Airbnb ban
Berlin has placed restrictions on the use of platforms like Airbnb to let apartments out to tourists John MacDougall/Getty

Berlin has seen a restriction on entire property rentals of short-term lets, with lawmakers claiming platforms such as Airbnb "misuse private property" by renting apartments to tourists without permission.

Seeking to prohibit entire property rentals as short-term lets, a law – known as Zweckentfremdungsverbot – was passed in 2014 but came into effect on 1 May. Airbnb has removed hundreds of listings in the German capital up to this date, resulting in a 40% drop in availability on the site in just one month.

Berlin's head of urban development, Andreas Geisel, hopes the law will help solve Berlin's housing crisis, and rising rent costs, which have increased by more than 50% between 2009 and 2014. In his words, it is "a necessary and sensible instrument against the housing shortage in Berlin... I am absolutely determined to return such misappropriated apartments to the people of Berlin and to newcomers," he said to local media.

At around 10 euros (£7.85) per square metre, the cost of rent in Berlin is still relatively low compared to other major European cities, but rising rents predate the influx of refugees to Germany.

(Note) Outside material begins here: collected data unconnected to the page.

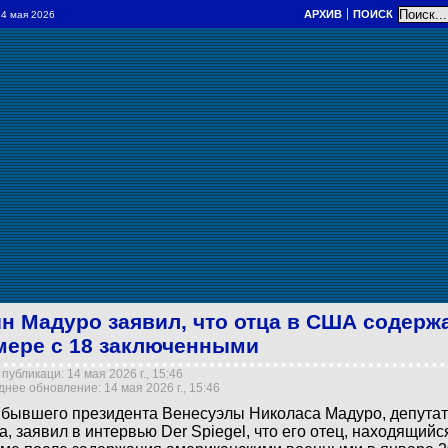
АРХИВ
ПОИСК
 14 мая 2026
н Мадуро заявил, что отца в США содерж
мере с 18 заключенными
публикаци: 14 мая 2026 г., 15:46
нее обновление: 14 мая 2026 г., 15:46
бывшего президента Венесуэлы Николаса Мадуро, депута
а, заявил в интервью Der Spiegel, что его отец, находящийс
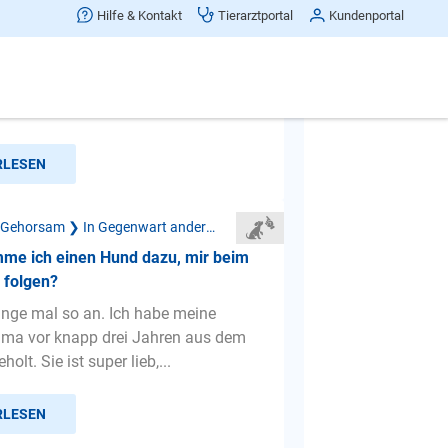
elb im buss
Hilfe & Kontakt
Tierarztportal
Kundenportal
m bus fahren und beim zug fahren
nur auf mich ist aber nicht mein hund
RLESEN
Mangelnder Gehorsam ❯ In Gegenwart anderer Menschen
me ich einen Hund dazu, mir beim
u folgen?
fange mal so an. Ich habe meine
ma vor knapp drei Jahren aus dem
olt. Sie ist super lieb,...
RLESEN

Zweckentfremdungsverbot will still allow Berliners to rent out rooms in their properties, but not entire flats. City authorities are urging neighbours to come forward if they suspect that the rules are being broken. Those who fail to abide could face fines of up to €100,000 (£79,000).

Short-term lets prove popular with people who visit Berlin to take advantage of the party scene and in quiet apartment blocks, this can prove problematic — something people also complain about in cities such as Barcelona.

Airbnb's rival platforms are not happy about the restrictions. Housing website Wimdu has sued Berlin's city authorities, while Airbnb Germany argues that the restriction will hurt residents who rely on rentals to maintain their living.

Airbnb has faced similar accusations in US cities such as New York and San Fransisco. Last year, voters in these cities rejected a proposition that would have placed limits on short-term lets. Meanwhile, other European cities have sought to regulate the service more heavily, with tourist tax implemented on Paris Airbnb rentals last year.